Flow is a popular word in the machine learning lexicon. It signifies the concept of a workflow, a critical piece of software in the ML stack that orchestrates jobs, pushing each one through a sequence of steps in a defined end-to-end process. MFlow, Argo Workflow, and Kubeflow are three open-source Kubernetes-native tools that do just that.
They were built on top of Kubernetes and are therefore able to take advantage of all the Kubernetes features. And Kubernetes is turning into the de-facto container orchestration standard for machine learning if it isn’t already.
- Apache Airflow: Developed at Airbnb. Initial release June 2015. Has 23k stars on GitHub.
- Luigi: Developed by Spotify: Initial release in 2011. Has 15k stars on GitHub.
MLflow, developed by Databricks, is more than just a workflow tool, it is a platform with a comprehensive set of features that does much more. It manages the entire ML lifecycle, similar to Uber’s Michelangelo. Michelangelo is a revolutionary and proprietary platform that drives all ML innovations within Uber, managing the entire end-to-end process, from data preparation to training to deployment to monitoring, and so on. Another tool in this domain is Facebook’s FBLearner Flow.
MLflow supports several frameworks and tools. At the most basic level, it eases the process of experimentation and deployment at scale. One of the most powerful features is reproducibility, in that the same data set can be fed into multiple frameworks multiple times and the results will be the same.

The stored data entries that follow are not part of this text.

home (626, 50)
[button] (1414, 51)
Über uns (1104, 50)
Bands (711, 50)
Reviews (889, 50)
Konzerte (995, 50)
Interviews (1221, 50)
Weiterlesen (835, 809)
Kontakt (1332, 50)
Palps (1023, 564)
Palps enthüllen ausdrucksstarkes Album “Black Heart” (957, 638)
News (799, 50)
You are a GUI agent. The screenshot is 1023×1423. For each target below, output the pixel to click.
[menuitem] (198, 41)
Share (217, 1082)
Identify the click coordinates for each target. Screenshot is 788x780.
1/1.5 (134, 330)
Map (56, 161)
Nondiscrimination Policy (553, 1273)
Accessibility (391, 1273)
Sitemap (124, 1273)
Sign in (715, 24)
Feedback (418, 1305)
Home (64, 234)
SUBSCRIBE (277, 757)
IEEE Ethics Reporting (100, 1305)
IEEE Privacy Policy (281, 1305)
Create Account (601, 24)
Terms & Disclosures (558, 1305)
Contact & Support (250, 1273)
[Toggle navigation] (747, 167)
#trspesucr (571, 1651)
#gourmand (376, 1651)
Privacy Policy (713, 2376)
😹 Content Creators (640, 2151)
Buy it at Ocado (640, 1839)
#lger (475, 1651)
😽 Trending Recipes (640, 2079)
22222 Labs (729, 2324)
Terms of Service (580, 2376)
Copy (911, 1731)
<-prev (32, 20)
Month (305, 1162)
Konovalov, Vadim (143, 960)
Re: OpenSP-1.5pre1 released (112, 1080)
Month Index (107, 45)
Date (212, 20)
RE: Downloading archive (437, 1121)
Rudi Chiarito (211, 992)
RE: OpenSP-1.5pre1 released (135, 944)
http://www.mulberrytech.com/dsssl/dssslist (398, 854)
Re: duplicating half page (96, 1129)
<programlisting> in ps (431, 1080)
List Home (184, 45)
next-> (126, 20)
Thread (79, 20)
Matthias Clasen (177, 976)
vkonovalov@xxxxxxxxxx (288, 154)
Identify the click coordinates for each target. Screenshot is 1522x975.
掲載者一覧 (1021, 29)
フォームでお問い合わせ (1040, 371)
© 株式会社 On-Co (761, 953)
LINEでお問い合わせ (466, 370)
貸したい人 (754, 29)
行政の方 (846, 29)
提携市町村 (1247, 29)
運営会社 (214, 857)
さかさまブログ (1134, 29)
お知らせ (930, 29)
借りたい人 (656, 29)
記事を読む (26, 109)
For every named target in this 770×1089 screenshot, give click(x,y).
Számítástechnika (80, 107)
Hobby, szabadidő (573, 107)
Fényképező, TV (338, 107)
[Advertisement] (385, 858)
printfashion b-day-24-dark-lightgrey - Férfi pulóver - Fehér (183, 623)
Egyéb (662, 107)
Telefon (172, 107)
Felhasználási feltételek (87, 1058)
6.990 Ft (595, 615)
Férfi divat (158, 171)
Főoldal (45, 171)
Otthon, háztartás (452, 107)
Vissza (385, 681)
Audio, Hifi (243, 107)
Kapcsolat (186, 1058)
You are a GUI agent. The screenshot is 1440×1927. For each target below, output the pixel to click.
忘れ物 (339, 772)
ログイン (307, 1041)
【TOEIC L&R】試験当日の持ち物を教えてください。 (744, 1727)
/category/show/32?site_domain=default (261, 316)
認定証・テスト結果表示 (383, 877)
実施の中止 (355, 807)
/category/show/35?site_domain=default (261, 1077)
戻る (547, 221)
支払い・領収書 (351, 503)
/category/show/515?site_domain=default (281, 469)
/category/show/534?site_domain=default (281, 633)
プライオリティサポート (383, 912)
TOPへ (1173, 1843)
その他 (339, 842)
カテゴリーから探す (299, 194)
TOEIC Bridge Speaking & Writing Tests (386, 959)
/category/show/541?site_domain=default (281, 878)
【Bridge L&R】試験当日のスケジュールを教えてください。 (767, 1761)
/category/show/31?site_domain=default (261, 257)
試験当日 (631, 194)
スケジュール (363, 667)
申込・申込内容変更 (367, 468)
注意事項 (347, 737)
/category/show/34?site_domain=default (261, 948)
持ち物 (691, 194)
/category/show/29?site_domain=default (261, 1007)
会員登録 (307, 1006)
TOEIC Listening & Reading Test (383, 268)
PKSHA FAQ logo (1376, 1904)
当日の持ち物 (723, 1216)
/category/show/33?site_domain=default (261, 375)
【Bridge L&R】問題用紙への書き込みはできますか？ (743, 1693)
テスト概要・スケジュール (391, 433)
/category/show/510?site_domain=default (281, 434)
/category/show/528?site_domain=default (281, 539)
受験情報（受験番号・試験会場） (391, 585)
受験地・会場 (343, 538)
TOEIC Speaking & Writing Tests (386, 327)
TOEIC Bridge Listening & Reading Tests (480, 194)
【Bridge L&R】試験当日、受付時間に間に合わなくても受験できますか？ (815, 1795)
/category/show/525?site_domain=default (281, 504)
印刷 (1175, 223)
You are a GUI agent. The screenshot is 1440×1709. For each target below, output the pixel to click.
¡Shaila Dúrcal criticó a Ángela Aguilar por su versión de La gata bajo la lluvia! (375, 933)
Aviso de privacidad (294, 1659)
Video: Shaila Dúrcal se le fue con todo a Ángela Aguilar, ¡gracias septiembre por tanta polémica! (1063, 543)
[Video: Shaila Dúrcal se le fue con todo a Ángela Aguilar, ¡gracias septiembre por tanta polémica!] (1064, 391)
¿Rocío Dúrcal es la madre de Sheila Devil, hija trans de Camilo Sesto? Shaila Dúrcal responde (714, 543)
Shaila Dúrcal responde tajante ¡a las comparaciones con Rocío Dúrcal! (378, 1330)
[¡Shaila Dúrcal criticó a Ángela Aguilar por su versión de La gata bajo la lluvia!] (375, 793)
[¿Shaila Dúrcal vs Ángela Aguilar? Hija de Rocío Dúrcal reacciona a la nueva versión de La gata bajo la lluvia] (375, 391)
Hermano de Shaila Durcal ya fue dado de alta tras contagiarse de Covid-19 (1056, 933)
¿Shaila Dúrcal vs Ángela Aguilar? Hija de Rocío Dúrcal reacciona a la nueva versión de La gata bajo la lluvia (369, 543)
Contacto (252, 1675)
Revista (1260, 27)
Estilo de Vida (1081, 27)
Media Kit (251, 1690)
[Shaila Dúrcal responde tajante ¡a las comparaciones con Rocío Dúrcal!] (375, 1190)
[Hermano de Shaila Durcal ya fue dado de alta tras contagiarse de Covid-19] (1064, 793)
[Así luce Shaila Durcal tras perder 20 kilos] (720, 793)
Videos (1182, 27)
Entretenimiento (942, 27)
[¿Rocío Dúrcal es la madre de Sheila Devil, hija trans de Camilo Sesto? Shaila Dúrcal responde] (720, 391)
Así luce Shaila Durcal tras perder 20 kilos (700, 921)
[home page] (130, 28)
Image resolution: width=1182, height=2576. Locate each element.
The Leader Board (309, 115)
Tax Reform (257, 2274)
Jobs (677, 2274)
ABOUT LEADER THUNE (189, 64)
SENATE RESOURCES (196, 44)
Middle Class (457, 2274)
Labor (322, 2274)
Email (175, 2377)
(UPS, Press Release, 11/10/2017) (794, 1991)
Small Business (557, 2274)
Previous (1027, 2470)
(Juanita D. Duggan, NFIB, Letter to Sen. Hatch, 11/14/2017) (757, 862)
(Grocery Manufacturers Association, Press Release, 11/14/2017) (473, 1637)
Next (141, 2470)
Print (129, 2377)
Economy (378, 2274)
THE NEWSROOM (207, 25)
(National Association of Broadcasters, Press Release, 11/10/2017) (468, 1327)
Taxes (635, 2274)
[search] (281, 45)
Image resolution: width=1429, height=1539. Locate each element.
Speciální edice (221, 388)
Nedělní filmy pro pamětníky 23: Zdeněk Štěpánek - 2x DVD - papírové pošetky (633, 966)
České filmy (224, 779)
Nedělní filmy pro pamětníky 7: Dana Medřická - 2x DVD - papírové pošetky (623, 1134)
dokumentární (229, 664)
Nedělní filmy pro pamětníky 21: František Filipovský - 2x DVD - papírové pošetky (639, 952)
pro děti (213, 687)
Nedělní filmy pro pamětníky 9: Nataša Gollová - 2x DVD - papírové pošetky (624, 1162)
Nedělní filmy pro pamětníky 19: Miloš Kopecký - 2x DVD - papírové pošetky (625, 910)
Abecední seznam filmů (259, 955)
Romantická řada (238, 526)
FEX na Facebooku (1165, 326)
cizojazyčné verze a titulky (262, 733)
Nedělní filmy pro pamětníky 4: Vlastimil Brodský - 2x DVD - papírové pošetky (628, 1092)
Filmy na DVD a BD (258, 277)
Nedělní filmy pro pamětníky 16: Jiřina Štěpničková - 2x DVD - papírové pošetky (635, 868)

One interesting tidbit, Facebook noted that the “largest improvements in accuracy came from quick experiments, feature engineering, and model tuning rather than applying fundamentally different algorithms.” The four components of MLflow are as follows:
- MLflow Tracking: Record, query, and track experiments
- MLflow Projects: Package code and reproduce on any system
- MLflow Models: Deploy models on any platform
- Model Registry: Stores, annotates, discovers, and manages ML models in a centralized repository
Argo Workflow is one of the most popular open-source Kubernetes-native workflow engines (9k stars on Github). Each step is defined within a container and it works as a directed acyclic graph (DAG) where “information must travel between vertices in a specific direction (forward)” but can’t travel back. The product is used by many, from startup to Fortune 500, and it’s highly scaleable, where it can run thousands of workflows concurrently. Argo Workflows is used for:
- ML pipelines but not specific to ML
- Extract, transform, and load (ETL)
- CI/CD and automation
- Data processing and batch
The other Argo Products include:
- Argo CD: GitOps tool for continuous delivery on Kubernetes
- Argo Rollouts: Controller that provides blue-green and canary deployment, and canary analysis
- Argo Events: Event-driven tool that helps trigger container objects, Argo workflows, and serverless workloads from different sources like S3, schedules, pubsub, etc.
Google developed Kubeflow is an open-source Kubernetes-native platform for creating workflows, training models, and deploying them. It was designed specifically for machine learning. One of the important features is Kubeflow Pipelines which was developed from Argo Workflow.
Kubeflow integrates with Chainer, XGBoost, MXNet, PyTorch, Istio, and several other tools. The goal of this product is to simplify the process of orchestrating, training, and deploying ML models. It’s a critical component to Google’s portfolio of ML services as well as many other startups. Kubeflow features include:
- Makes experimentation
- Scale experimentation and model deployments to thousands
- Supports AutoML
- Re-usable ML workflows
- End-to-end orchestration
- Support for a wide array of open source products
- Hard work is done behind the scenes
In summary, open-source Kubernetes-native workflow engines are playing an important part in simplifying the end-to-end process. This type of work falls under the MLOps umbrella, which marries machine learning with DevOps. Using ML models should not be confined to the domain of data scientist, but open to DevOps engineers that have experience working with data.